Meine Kindheit verbrachte ich am Land in einem kleinen Haus mit Garten und Pool. Bei Frau Brunner, dem Dorfladen, durfte ich nachmittags mit meinem Bruder Süßigkeiten kaufen und sonntags traf sich die Dorfgemeinschaft beim Storchenwirt in der Ortsmitte.
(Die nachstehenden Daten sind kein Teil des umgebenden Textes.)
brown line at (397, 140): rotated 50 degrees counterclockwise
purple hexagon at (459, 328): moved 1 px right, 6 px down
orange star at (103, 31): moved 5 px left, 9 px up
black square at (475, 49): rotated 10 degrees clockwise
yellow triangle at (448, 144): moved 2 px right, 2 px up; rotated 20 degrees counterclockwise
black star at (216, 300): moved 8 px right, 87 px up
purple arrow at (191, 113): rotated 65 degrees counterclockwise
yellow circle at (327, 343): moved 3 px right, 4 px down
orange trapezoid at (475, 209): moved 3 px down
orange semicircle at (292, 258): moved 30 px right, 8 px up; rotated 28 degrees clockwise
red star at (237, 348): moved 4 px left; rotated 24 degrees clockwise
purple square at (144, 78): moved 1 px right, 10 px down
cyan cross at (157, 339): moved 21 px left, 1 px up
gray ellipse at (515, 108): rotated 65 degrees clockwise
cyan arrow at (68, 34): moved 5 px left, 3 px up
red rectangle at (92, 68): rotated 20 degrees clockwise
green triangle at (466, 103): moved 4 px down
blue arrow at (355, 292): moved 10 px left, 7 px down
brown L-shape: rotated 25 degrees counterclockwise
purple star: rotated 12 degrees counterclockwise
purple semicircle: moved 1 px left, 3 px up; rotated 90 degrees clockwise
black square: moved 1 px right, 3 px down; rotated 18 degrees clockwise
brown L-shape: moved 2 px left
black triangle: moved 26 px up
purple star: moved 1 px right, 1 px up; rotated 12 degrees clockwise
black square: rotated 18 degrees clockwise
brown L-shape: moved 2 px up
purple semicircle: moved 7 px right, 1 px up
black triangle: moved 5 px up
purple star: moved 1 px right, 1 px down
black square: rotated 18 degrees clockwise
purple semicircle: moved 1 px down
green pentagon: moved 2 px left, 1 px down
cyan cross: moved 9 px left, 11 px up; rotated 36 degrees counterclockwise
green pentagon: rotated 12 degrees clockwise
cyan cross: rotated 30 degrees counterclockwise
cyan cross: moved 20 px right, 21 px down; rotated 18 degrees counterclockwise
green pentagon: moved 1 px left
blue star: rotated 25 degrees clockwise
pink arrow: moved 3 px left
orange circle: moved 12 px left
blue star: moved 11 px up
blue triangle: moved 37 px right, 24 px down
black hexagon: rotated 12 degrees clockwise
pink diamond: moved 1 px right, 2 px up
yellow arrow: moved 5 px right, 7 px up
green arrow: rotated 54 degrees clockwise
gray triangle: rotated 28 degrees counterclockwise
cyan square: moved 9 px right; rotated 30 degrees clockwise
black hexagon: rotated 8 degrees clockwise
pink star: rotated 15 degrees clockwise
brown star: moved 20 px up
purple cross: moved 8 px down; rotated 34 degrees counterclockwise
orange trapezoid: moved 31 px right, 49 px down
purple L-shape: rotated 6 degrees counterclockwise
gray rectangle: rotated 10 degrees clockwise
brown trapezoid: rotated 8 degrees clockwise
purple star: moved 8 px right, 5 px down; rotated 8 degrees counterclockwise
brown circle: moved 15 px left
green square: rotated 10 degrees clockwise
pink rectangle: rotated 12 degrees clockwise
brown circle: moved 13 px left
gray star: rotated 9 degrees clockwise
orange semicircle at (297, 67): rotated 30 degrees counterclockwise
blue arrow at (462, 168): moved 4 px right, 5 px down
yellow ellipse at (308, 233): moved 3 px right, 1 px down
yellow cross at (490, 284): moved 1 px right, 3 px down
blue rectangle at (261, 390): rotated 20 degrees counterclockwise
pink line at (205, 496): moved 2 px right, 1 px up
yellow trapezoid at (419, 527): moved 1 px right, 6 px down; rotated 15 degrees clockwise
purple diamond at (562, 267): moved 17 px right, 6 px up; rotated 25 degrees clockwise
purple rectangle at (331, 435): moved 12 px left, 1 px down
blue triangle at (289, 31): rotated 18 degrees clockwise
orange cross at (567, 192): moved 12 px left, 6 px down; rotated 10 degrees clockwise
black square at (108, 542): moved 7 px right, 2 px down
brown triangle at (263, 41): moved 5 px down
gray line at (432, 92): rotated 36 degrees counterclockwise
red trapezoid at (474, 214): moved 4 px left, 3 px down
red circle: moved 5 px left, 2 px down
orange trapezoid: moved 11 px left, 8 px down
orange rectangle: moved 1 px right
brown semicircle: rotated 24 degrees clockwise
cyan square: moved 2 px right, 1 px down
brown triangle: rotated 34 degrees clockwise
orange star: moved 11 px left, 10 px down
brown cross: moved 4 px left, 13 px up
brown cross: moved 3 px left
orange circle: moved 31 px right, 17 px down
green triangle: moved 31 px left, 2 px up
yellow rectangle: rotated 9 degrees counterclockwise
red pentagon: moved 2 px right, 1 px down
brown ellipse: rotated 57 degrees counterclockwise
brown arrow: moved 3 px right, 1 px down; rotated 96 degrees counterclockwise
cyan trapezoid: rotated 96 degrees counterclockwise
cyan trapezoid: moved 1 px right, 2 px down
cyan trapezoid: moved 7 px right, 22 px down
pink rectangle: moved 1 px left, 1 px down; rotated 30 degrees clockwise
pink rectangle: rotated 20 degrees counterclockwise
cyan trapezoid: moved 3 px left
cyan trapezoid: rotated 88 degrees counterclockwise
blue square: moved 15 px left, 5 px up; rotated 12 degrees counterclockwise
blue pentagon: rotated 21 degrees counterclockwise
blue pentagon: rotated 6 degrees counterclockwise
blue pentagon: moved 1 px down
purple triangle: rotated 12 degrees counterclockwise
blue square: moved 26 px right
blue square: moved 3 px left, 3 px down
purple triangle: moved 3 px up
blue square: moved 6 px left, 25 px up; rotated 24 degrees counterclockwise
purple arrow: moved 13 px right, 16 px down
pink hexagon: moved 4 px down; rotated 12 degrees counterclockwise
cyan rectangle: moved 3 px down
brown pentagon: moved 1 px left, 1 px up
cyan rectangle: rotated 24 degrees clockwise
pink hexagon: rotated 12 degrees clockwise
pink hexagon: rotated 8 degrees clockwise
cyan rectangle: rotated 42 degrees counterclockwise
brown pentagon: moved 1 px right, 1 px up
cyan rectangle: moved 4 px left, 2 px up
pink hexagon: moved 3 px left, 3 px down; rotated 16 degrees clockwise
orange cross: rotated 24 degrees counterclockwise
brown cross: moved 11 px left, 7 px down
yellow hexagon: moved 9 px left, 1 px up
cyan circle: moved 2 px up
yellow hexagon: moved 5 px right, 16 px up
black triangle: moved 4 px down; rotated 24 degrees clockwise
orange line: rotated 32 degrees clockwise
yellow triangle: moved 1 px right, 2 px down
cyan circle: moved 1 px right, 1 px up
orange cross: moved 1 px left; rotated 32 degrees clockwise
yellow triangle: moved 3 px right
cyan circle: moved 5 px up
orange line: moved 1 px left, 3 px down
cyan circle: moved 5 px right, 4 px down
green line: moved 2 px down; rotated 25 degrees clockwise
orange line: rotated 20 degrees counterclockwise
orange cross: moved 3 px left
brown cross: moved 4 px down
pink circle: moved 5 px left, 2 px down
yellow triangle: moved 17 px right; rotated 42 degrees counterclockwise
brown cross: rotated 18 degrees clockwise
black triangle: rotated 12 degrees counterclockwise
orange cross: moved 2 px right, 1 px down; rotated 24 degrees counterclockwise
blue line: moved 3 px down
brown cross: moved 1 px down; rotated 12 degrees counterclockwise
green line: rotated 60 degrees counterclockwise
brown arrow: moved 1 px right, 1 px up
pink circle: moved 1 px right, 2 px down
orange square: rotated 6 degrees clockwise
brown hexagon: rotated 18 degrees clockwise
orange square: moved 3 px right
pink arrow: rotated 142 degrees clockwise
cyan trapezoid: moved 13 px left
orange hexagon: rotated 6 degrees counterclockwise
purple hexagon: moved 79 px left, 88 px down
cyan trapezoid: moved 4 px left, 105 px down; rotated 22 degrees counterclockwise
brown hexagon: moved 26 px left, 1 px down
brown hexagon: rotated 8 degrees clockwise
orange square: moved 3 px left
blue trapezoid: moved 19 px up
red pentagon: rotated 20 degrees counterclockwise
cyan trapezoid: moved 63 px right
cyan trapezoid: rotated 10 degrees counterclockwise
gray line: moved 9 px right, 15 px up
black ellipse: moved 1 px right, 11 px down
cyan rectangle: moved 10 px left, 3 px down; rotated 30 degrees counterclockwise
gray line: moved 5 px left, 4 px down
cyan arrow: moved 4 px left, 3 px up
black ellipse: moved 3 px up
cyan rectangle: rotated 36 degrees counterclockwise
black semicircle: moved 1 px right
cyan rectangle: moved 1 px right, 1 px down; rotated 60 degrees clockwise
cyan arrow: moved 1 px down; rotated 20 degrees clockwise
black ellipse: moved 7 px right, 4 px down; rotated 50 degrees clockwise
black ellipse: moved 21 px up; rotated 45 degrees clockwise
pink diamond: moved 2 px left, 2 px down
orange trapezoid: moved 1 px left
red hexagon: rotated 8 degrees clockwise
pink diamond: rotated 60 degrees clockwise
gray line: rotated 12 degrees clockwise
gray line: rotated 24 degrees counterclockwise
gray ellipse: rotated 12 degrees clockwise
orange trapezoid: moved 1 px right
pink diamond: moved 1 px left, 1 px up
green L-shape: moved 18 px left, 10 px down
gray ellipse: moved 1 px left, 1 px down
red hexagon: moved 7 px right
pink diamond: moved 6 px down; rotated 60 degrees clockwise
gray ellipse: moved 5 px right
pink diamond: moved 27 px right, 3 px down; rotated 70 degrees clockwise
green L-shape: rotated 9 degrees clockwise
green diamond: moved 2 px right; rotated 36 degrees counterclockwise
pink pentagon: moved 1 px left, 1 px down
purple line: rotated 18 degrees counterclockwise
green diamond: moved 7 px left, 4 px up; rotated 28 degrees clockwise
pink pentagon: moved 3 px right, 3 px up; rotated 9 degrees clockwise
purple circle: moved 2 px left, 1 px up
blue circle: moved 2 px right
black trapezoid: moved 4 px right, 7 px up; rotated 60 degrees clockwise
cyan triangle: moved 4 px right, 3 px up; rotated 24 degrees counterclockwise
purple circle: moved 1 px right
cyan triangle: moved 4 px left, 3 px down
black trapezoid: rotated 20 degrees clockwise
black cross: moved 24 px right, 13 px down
Das Gasthaus ist nun seit drei Jahren geschlossen, der Nahversorger verschwand bereits vor knapp zwanzig Jahren. Das Leben auf dem Land, mitten im Grünen – ein Traum, den meine Eltern nun schon über dreißig Jahre lang leben. Eine Qualität, die sie vom privaten PKW abhängig machte. Früher oder später werden sie dieses aber nicht mehr steuern können. Die Einkaufszentren rücken in nahe Ferne. Der Bauer von nebenan verkauft weder Eier noch Milch mehr.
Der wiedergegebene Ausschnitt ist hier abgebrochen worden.